Secretaria de Saúde vem intensificando ações após o surgimento de caso de leptospirose em Atalaia

Edição: Phablo Monteiro - Fotos: Divulgação 18/06/2017 11:30  Cidade


Em decorrência das fortes chuvas que atingiram o município de Atalaia há algumas semanas e da confirmação de um caso de leptospirose na cidade, a Prefeitura Municipal de Atalaia, através de sua Secretaria de Saúde, emitiu no dia 10 de junho, um alerta epidemiológico à rede de serviços do município, para que os profissionais de saúde estejam atentos aos sintomas da leptospirose, durante a realização de atendimentos à população.
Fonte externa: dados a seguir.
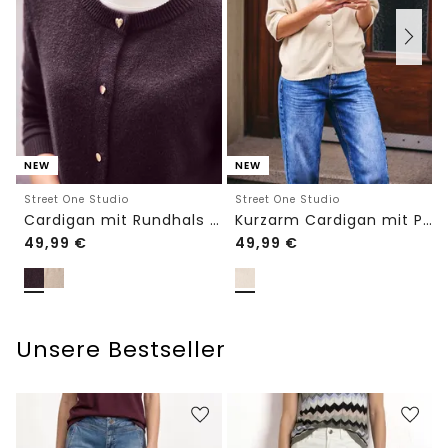
NEW
NEW
Street One Studio
Street One Studio
Cardigan mit Rundhals und Knöpfen
Kurzarm Cardigan mit Polokragen
49,99
€
49,99
€
Unsere Bestseller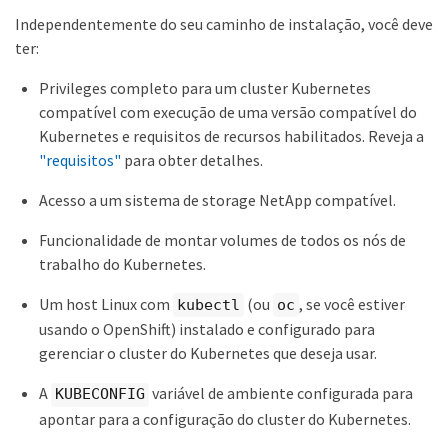
Independentemente do seu caminho de instalação, você deve
ter:
Privileges completo para um cluster Kubernetes
compatível com execução de uma versão compatível do
Kubernetes e requisitos de recursos habilitados. Reveja a
"requisitos"
para obter detalhes.
Acesso a um sistema de storage NetApp compatível.
Funcionalidade de montar volumes de todos os nós de
trabalho do Kubernetes.
Um host Linux com
(ou
, se você estiver
kubectl
oc
usando o OpenShift) instalado e configurado para
gerenciar o cluster do Kubernetes que deseja usar.
A
variável de ambiente configurada para
KUBECONFIG
apontar para a configuração do cluster do Kubernetes.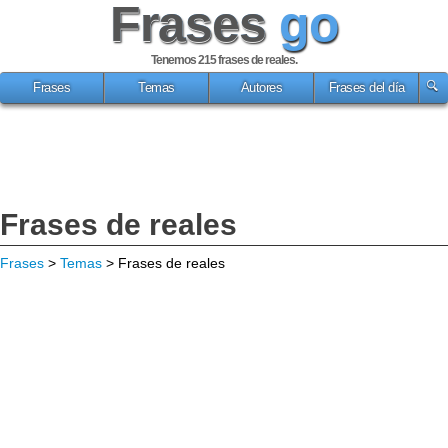
Frases
go
Tenemos 215
frases de reales
.
Frases
Temas
Autores
Frases del día
Frases de reales
Frases
>
Temas
> Frases de reales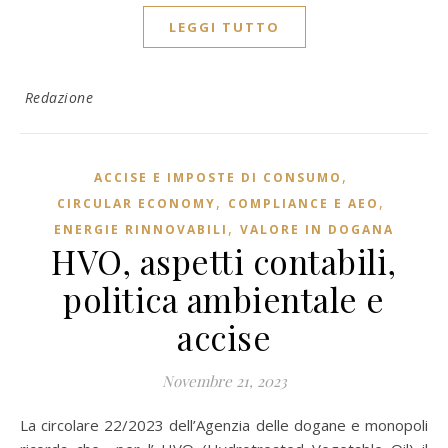
LEGGI TUTTO
Redazione
,
ACCISE E IMPOSTE DI CONSUMO
,
,
CIRCULAR ECONOMY
COMPLIANCE E AEO
,
ENERGIE RINNOVABILI
VALORE IN DOGANA
HVO, aspetti contabili,
politica ambientale e
accise
Novembre 21, 2023
La circolare 22/2023 dell’Agenzia delle dogane e monopoli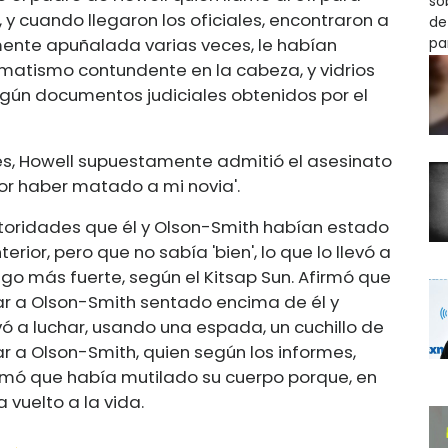
y cuando llegaron los oficiales, encontraron a
mente apuñalada varias veces, le habían
umatismo contundente en la cabeza, y vidrios
egún documentos judiciales obtenidos por el
es, Howell supuestamente admitió el asesinato
e por haber matado a mi novia'.
utoridades que él y Olson-Smith habían estado
ior, pero que no sabía 'bien', lo que lo llevó a
o más fuerte, según el Kitsap Sun. Afirmó que
ar a Olson-Smith sentado encima de él y
ó a luchar, usando una espada, un cuchillo de
r a Olson-Smith, quien según los informes,
rmó que había mutilado su cuerpo porque, en
vuelto a la vida.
Com este alerta, a Secretaria de Saúde vêm intensificando suas as ações de orientação e prevenção para o risco de transmissão da doença. Para isso, profissionais da Secretaria tem realizado visitas aos moradores de áreas afetadas por alagamentos, distribuindo hipoclorito, visitando também escolas do município e realizando atividades nos próprios PSFs.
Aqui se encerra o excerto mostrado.